In your transcription, keep every record exact and leave out the pictures.

Collected data:

· · ·

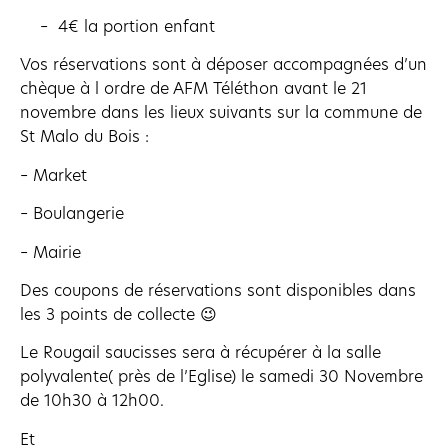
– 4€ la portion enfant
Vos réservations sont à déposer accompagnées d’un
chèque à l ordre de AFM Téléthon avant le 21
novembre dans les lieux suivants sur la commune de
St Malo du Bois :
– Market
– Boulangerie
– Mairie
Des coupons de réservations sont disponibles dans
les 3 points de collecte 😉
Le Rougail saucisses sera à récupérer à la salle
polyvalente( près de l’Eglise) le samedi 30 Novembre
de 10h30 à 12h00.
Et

· · ·

### OUTPUT FOR THIS EXERCISE
– 4€ la portion enfant
Vos réservations sont à déposer accompagnées d’un
chèque à l ordre de AFM Téléthon avant le 21
novembre dans les lieux suivants sur la commune de
St Malo du Bois :
– Market
– Boulangerie
– Mairie
Des coupons de réservations sont disponibles dans
les 3 points de collecte 😉
Le Rougail saucisses sera à récupérer à la salle
polyvalente( près de l’Eglise) le samedi 30 Novembre
de 10h30 à 12h00.
Et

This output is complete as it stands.